BERLIN – Reuters
NATO’s secretary general is offering to broker a visit by German
lawmakers to troops serving on a Turkish air base in an attempt to heal a rift between the two allies which is disrupting anti-Islamic State of Iraq and the Levant (ISIL) operations.
The mediation offer by NATO
chief Jens Stoltenberg, announced on July 24, came as Ankara
itself sought to limit the economic fallout from the damaging row with Berlin, dropping a request for Germany to help it investigate hundreds of German
companies it said could have links to terrorism.
Turkey is refusing to let German
members of parliament visit soldiers stationed at two air bases. For historical reasons, Germany’s soldiers answer to parliament and Berlin insists lawmakers have access to them.
This has already led Germany to move troops involved in the campaign against ISIL from Turkey’s İncirlik base to Jordan.
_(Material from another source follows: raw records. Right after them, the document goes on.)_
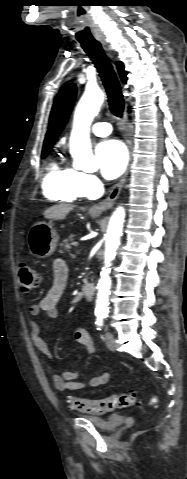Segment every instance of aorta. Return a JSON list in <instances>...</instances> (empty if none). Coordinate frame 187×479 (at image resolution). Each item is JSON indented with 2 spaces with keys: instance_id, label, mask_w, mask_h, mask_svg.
<instances>
[{
  "instance_id": "762f6f07",
  "label": "aorta",
  "mask_w": 187,
  "mask_h": 479,
  "mask_svg": "<svg viewBox=\"0 0 187 479\" xmlns=\"http://www.w3.org/2000/svg\"><path fill=\"white\" fill-rule=\"evenodd\" d=\"M103 101L104 94L99 88L88 87L74 114L73 129L70 136V153L74 159V167L87 173L96 172L99 168L98 161L92 154L89 131ZM124 221L125 209L118 207L111 216L106 234L105 265L100 273L96 300L95 312L97 315H106L109 312L110 266L115 259L116 250L120 244Z\"/></svg>"
}]
</instances>
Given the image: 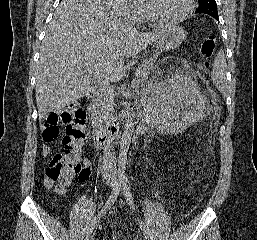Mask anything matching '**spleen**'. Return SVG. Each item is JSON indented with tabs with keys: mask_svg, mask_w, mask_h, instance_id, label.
<instances>
[{
	"mask_svg": "<svg viewBox=\"0 0 257 240\" xmlns=\"http://www.w3.org/2000/svg\"><path fill=\"white\" fill-rule=\"evenodd\" d=\"M226 60L223 51H220L215 59L213 64L211 77L213 83L221 92H225L226 90ZM183 127L185 125H182Z\"/></svg>",
	"mask_w": 257,
	"mask_h": 240,
	"instance_id": "1",
	"label": "spleen"
}]
</instances>
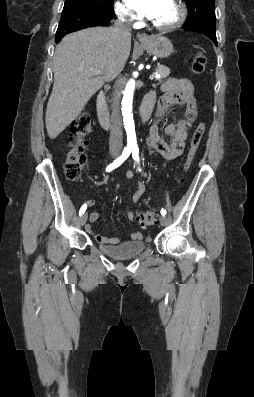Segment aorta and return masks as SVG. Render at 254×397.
Wrapping results in <instances>:
<instances>
[{"label":"aorta","mask_w":254,"mask_h":397,"mask_svg":"<svg viewBox=\"0 0 254 397\" xmlns=\"http://www.w3.org/2000/svg\"><path fill=\"white\" fill-rule=\"evenodd\" d=\"M134 89H135V81L130 80L123 91V99H122V115H123L124 127L127 134L128 147H134L137 144L135 125H134L133 113H132V101H133Z\"/></svg>","instance_id":"obj_1"}]
</instances>
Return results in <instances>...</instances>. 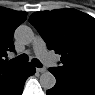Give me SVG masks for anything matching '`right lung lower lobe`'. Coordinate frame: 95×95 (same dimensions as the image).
Segmentation results:
<instances>
[{
  "instance_id": "obj_1",
  "label": "right lung lower lobe",
  "mask_w": 95,
  "mask_h": 95,
  "mask_svg": "<svg viewBox=\"0 0 95 95\" xmlns=\"http://www.w3.org/2000/svg\"><path fill=\"white\" fill-rule=\"evenodd\" d=\"M35 73V68L31 63H25L21 75L7 88L0 90V95H21L25 80Z\"/></svg>"
}]
</instances>
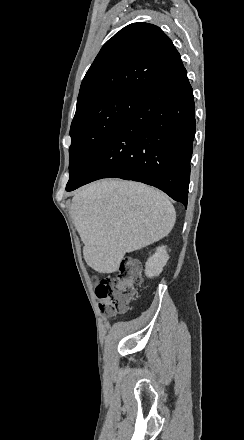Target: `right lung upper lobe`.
Returning <instances> with one entry per match:
<instances>
[{"mask_svg": "<svg viewBox=\"0 0 244 440\" xmlns=\"http://www.w3.org/2000/svg\"><path fill=\"white\" fill-rule=\"evenodd\" d=\"M181 66L180 54L159 27L130 24L101 48L82 81L77 105L117 95L142 97Z\"/></svg>", "mask_w": 244, "mask_h": 440, "instance_id": "obj_1", "label": "right lung upper lobe"}]
</instances>
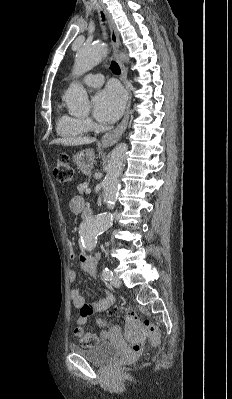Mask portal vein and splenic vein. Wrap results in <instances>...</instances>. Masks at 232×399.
Wrapping results in <instances>:
<instances>
[{
	"label": "portal vein and splenic vein",
	"mask_w": 232,
	"mask_h": 399,
	"mask_svg": "<svg viewBox=\"0 0 232 399\" xmlns=\"http://www.w3.org/2000/svg\"><path fill=\"white\" fill-rule=\"evenodd\" d=\"M85 194H91L90 188H87V190H85Z\"/></svg>",
	"instance_id": "18ae733b"
}]
</instances>
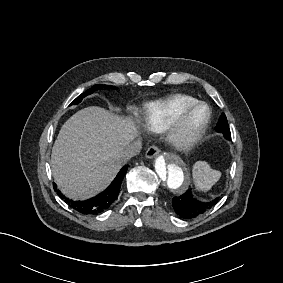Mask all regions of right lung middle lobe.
Masks as SVG:
<instances>
[{
    "mask_svg": "<svg viewBox=\"0 0 283 283\" xmlns=\"http://www.w3.org/2000/svg\"><path fill=\"white\" fill-rule=\"evenodd\" d=\"M101 87H105V88H115V87H112V86H109V85H94L92 88L88 89L85 93L79 95V97H77L75 100H73V102L71 103V105H74V104H78L79 102H81V100L91 94L96 88H101Z\"/></svg>",
    "mask_w": 283,
    "mask_h": 283,
    "instance_id": "obj_1",
    "label": "right lung middle lobe"
}]
</instances>
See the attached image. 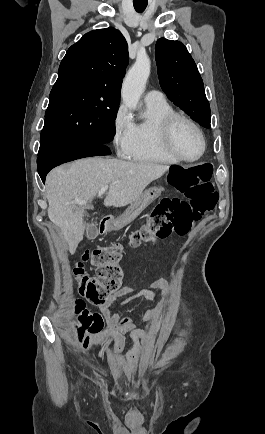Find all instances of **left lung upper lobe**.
Listing matches in <instances>:
<instances>
[{"mask_svg":"<svg viewBox=\"0 0 265 434\" xmlns=\"http://www.w3.org/2000/svg\"><path fill=\"white\" fill-rule=\"evenodd\" d=\"M155 57L160 85L168 98L201 126L210 128V106L203 81L186 47L160 38Z\"/></svg>","mask_w":265,"mask_h":434,"instance_id":"left-lung-upper-lobe-1","label":"left lung upper lobe"}]
</instances>
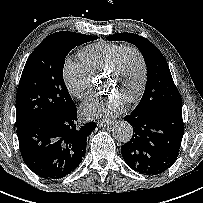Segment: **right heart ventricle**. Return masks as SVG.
Returning a JSON list of instances; mask_svg holds the SVG:
<instances>
[{
  "instance_id": "right-heart-ventricle-1",
  "label": "right heart ventricle",
  "mask_w": 203,
  "mask_h": 203,
  "mask_svg": "<svg viewBox=\"0 0 203 203\" xmlns=\"http://www.w3.org/2000/svg\"><path fill=\"white\" fill-rule=\"evenodd\" d=\"M124 47L123 44L98 42L81 49L79 57L92 76L104 72L117 53Z\"/></svg>"
}]
</instances>
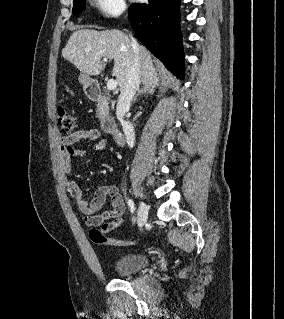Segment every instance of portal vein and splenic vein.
Instances as JSON below:
<instances>
[{
  "label": "portal vein and splenic vein",
  "mask_w": 284,
  "mask_h": 319,
  "mask_svg": "<svg viewBox=\"0 0 284 319\" xmlns=\"http://www.w3.org/2000/svg\"><path fill=\"white\" fill-rule=\"evenodd\" d=\"M107 60L105 59L104 62H106ZM117 87V81L114 79H110L107 82V88L108 90H115Z\"/></svg>",
  "instance_id": "portal-vein-and-splenic-vein-1"
}]
</instances>
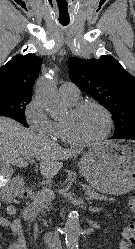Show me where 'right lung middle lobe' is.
<instances>
[{
    "instance_id": "1",
    "label": "right lung middle lobe",
    "mask_w": 135,
    "mask_h": 249,
    "mask_svg": "<svg viewBox=\"0 0 135 249\" xmlns=\"http://www.w3.org/2000/svg\"><path fill=\"white\" fill-rule=\"evenodd\" d=\"M31 98V95L0 93V115L11 117L28 126L24 111Z\"/></svg>"
}]
</instances>
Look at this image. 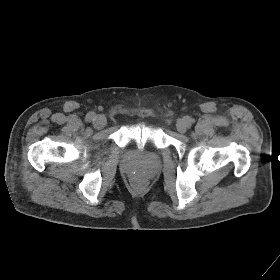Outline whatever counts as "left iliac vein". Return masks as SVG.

The risk of further decampments has sparked deep concern in NATO
and now prompted it to intervene.
“The Secretary General has now offered to arrange a visit for parliamentarians to Konya airfield within a NATO
framework,” alliance spokesman Piers Cazalet said on July24. “Konya airfield is vital for NATO
operations in support of Turkey and the Counter-ISIS Coalition.”
Germany has warned its nationals travelling to Turkey that they do so “at their own risk,” and Finance Minister Wolfgang Schaeuble said President Recep Tayyip Erdoğan
was “jeopardizing the centuries-old partnership.”
Stepping back from confrontation, Turkey’s interior minister on July 24 told his German
counterpart that Ankara’s submission to Interpol of a list of nearly 700 German
companies suspected of backing terrorism had stemmed from “a communications problem.”
Turkey had merely asked Interpol for information regarding the exports of 40 Turkish companies with alleged links to U.S.-based preacher Fethullah Gülen, Deputy Prime Minister Bekir Bozdağ said. He promised that Turkey would remain a “safe haven” for foreign investors.